NJ Legislation Could Affect Cold-Formed Steel
As a result of a fire, proposed legislation in New Jersey could adversely affect the use of cold-formed steel framing. The Steel Framing Industry Association, AWCI and AWCI’s New Jersey chapter, the Drywall and Interior Systems Contractors Association Inc., are organizing a campaign to change the language in the proposed bill from “Light Weight Construction” to “Combustible Construction.” Although this issue currently affects only New Jersey, it is something other states need to be aware of. Read on.
Background. On Jan. 22, the 4-story wood-framed Avalon at Edgewater apartment complex in New Jersey burned to the ground after a plumber’s torch ignited the wood framing in a wall cavity. On Feb. 12, New Jersey Assemblyman Scott Rumana put forward a bill that would impose a moratorium on the use of “Light Frame Construction” for apartments for up to two years while new rules are adopted (https://legiscan.com/NJ/bill/ A4195/2014).
Problem. The New Jersey Uniform Building code defines Light Frame Construction as “a type of construction whose vertical and horizontal structural elements are primarily formed by a system of repetitive wood or cold-formed steel framing members.” (Section 5:23-3.14). So, while the target of the bill is wood, the use of cold-formed steel is clearly at risk.

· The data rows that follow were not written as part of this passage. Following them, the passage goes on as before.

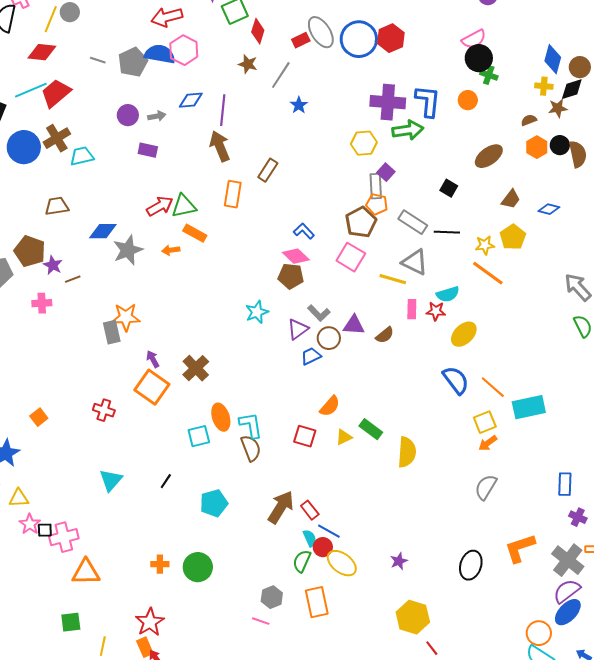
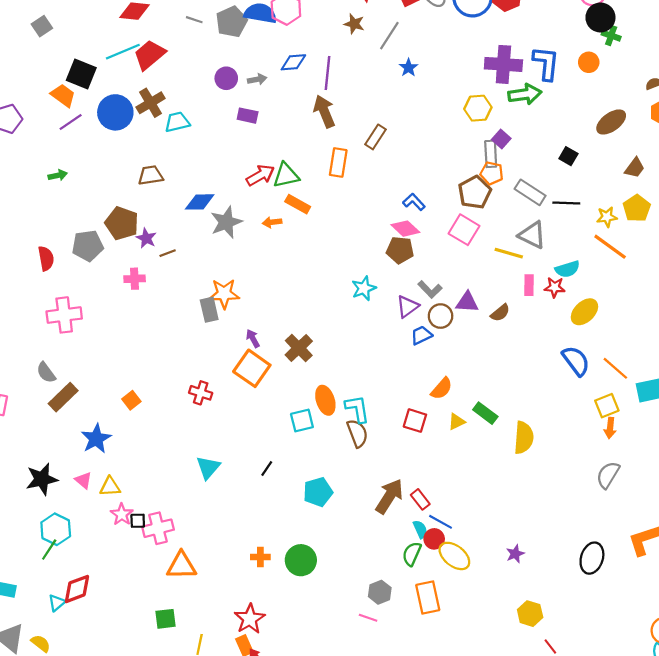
orange arrow: (488, 443) -> (610, 428), turned -48
yellow hexagon: (413, 617) -> (530, 614), size x0.7

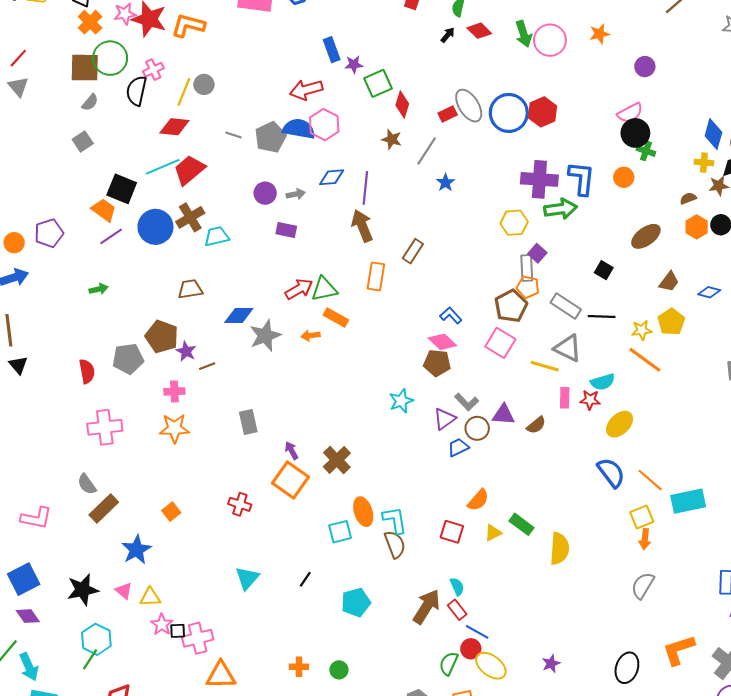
orange star: (224, 294) -> (174, 428), moved
cyan semicircle: (420, 529) -> (457, 587), moved
green circle: (301, 560) -> (339, 670), size x0.6

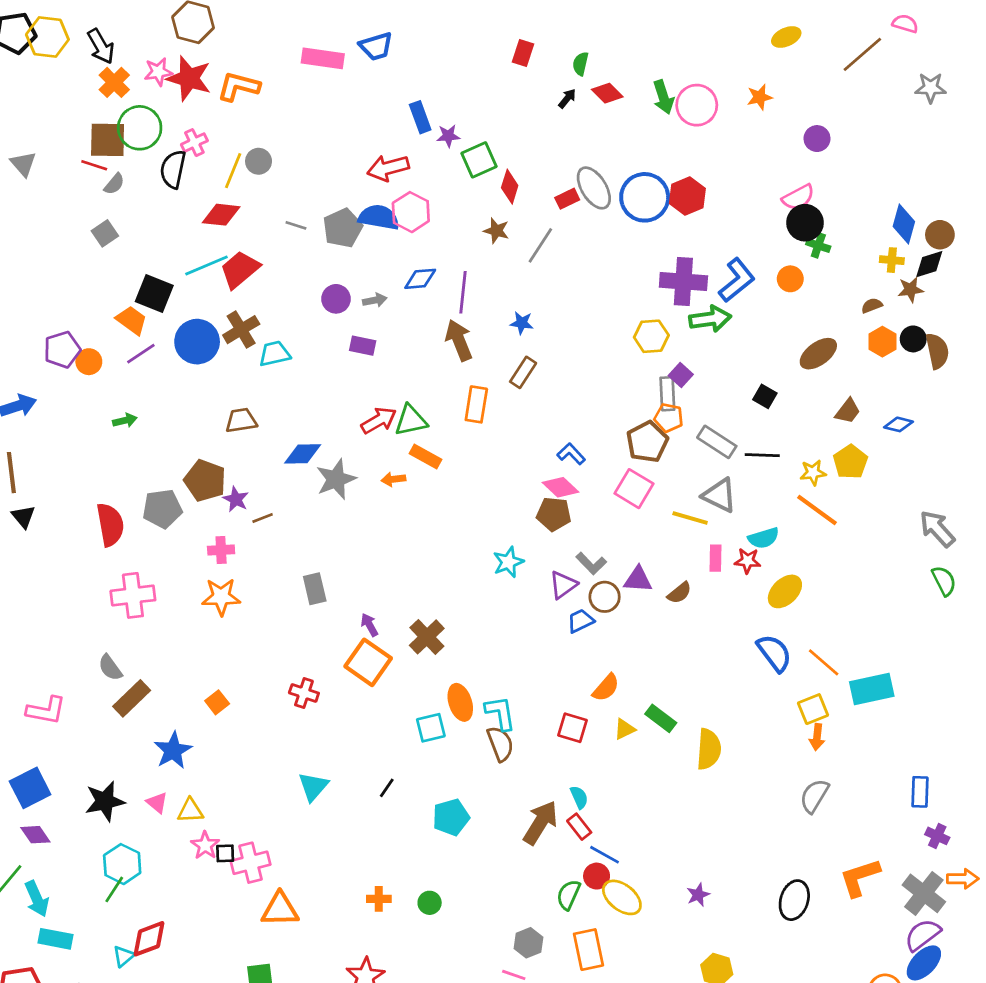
red line: (18, 58) -> (94, 165), moved, turned 66
blue L-shape: (582, 178) -> (737, 280), turned 45
blue star: (446, 183) -> (522, 323), moved, turned -30
orange circle: (14, 243) -> (89, 362), moved
red semicircle: (87, 371) -> (110, 525), size x1.4

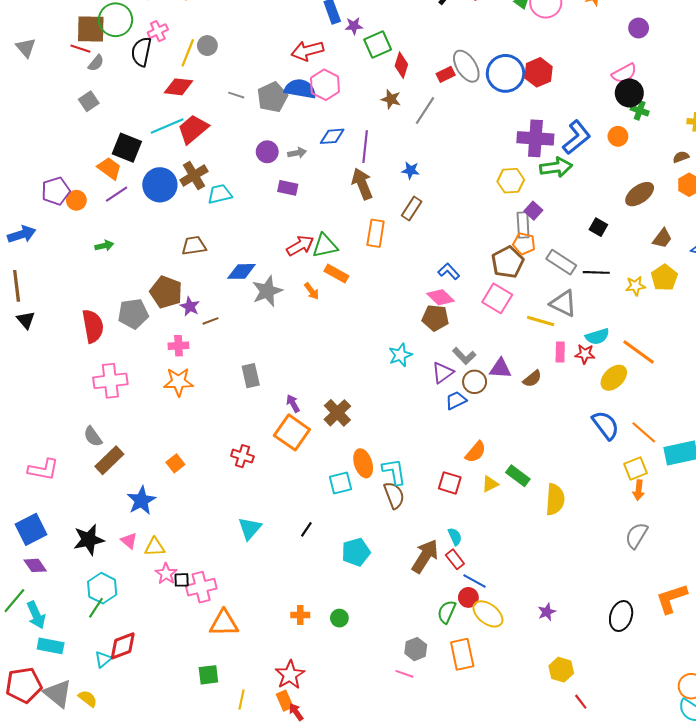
orange arrow: (393, 479) -> (312, 291), turned -120
orange line: (817, 510) -> (639, 352), moved

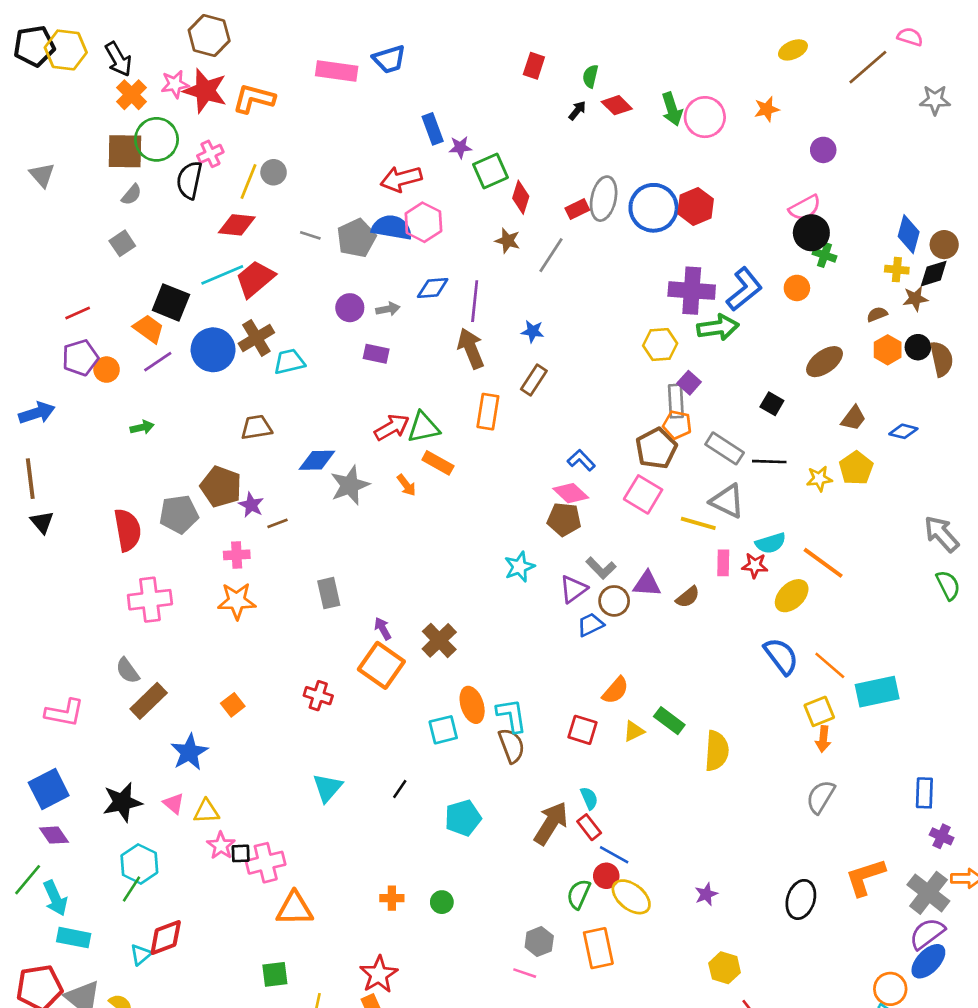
red line: (80, 49) -> (78, 313), moved, turned -42
gray ellipse: (466, 66) -> (604, 199), turned 44

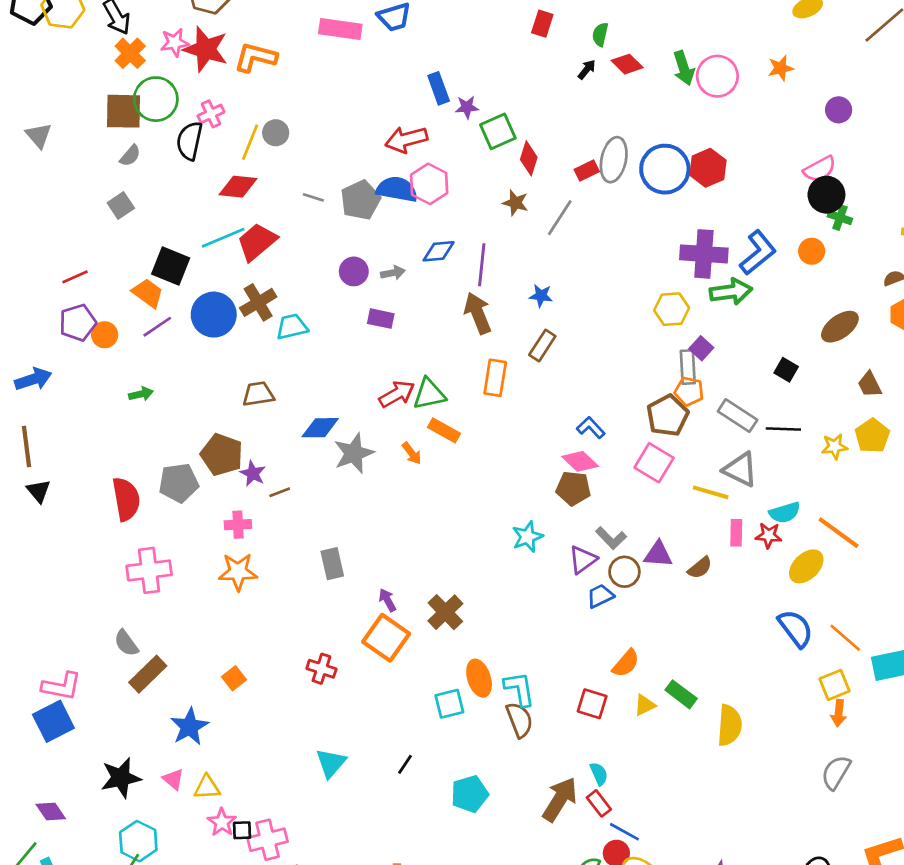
brown trapezoid: (853, 418) -> (870, 385), turned 116
blue square: (49, 789) -> (53, 721), moved

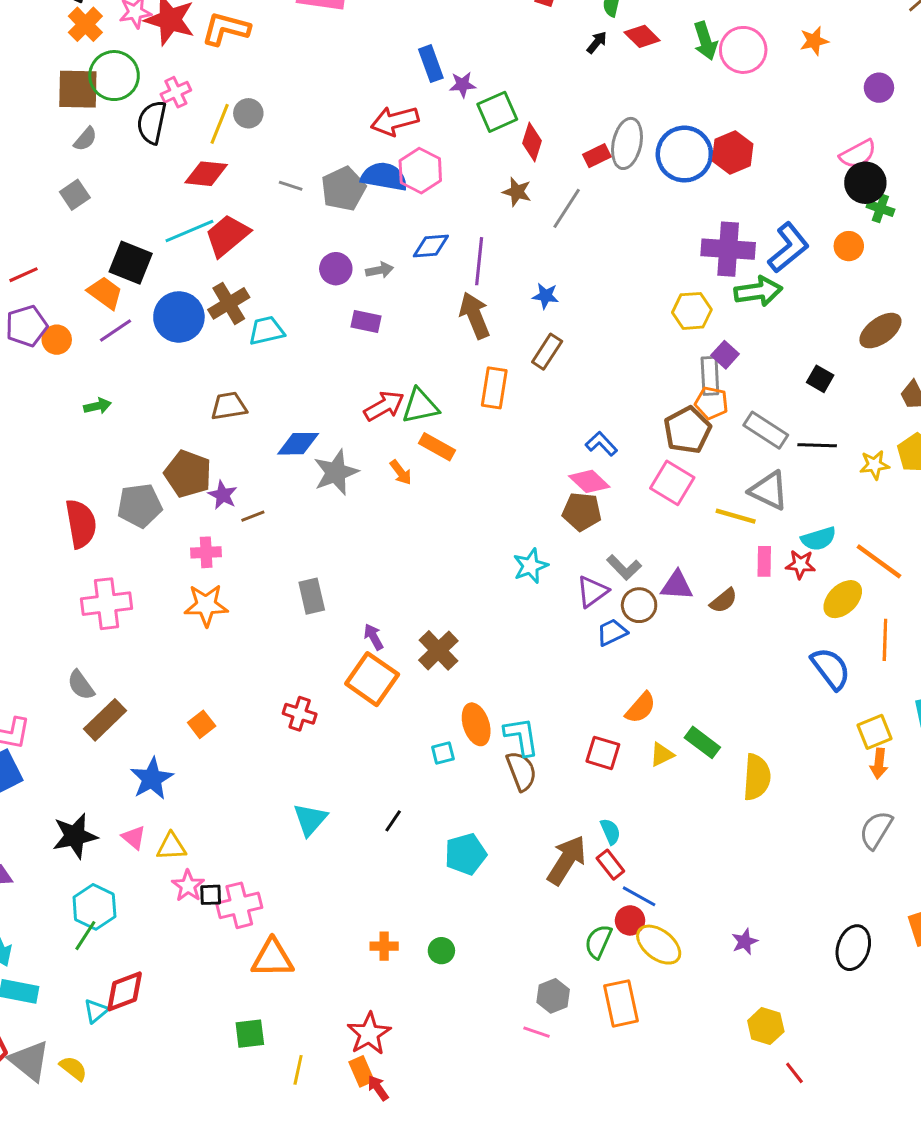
orange line: (845, 638) -> (885, 640), moved, turned 51
cyan square: (449, 704) -> (443, 753), size x0.7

Cause. In New Jersey, legislation is drafted by the Office of Legislative Services at the direction of an assemblyperson or senator. According to Assemblyman Rumana, the person who drafted the bill used the language in the code that most obviously pointed to wood framing. He has said his objective is to ensure the safety of occupants and firefighters and said that he’s open for amendments and changes that ensure the bill is correct.
AWCI will work with SFIA and continue to follow this issue.